Exercise instructions:
Print exactly the lines from the one containing "for January 15, 2024" through the last line of the records below, both included, and nothing else; omit any pictures.

(Page-level text extractions)

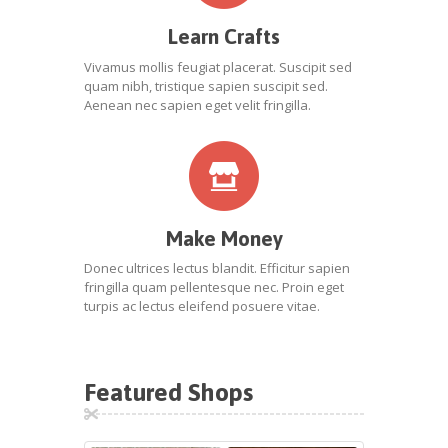
Learn Crafts
Vivamus mollis feugiat placerat. Suscipit sed
quam nibh, tristique sapien suscipit sed.
Aenean nec sapien eget velit fringilla.
Make Money
Donec ultrices lectus blandit. Efficitur sapien
fringilla quam pellentesque nec. Proin eget
turpis ac lectus eleifend posuere vitae.
Featured Shops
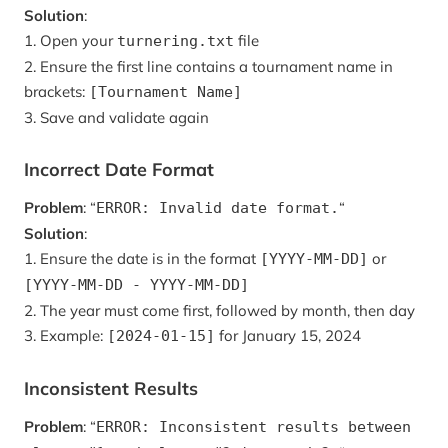
Solution
:
1. Open your
file
turnering.txt
2. Ensure the first line contains a tournament name in
brackets:
[Tournament Name]
3. Save and validate again
Incorrect Date Format
Problem
: “
“
ERROR: Invalid date format.
Solution
:
1. Ensure the date is in the format
or
[YYYY-MM-DD]
[YYYY-MM-DD - YYYY-MM-DD]
2. The year must come first, followed by month, then day
3. Example:
for January 15, 2024
[2024-01-15]
Inconsistent Results
Problem
: “
ERROR: Inconsistent results between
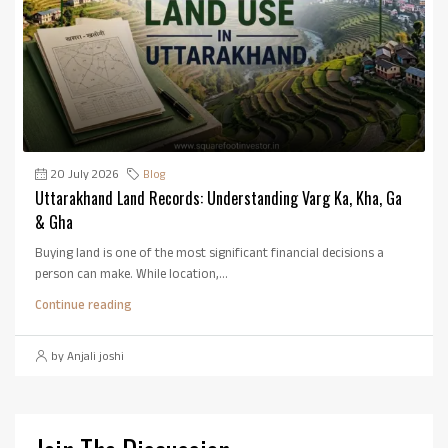
20 July 2026
Blog
Uttarakhand Land Records: Understanding Varg Ka, Kha, Ga
& Gha
Buying land is one of the most significant financial decisions a
person can make. While location,...
Continue reading
by Anjali joshi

Answer to this exercise:
for January 15, 2024
[2024-01-15]
Inconsistent Results
Problem
: “
ERROR: Inconsistent results between
20 July 2026
Blog
Uttarakhand Land Records: Understanding Varg Ka, Kha, Ga
& Gha
Buying land is one of the most significant financial decisions a
person can make. While location,...
Continue reading
by Anjali joshi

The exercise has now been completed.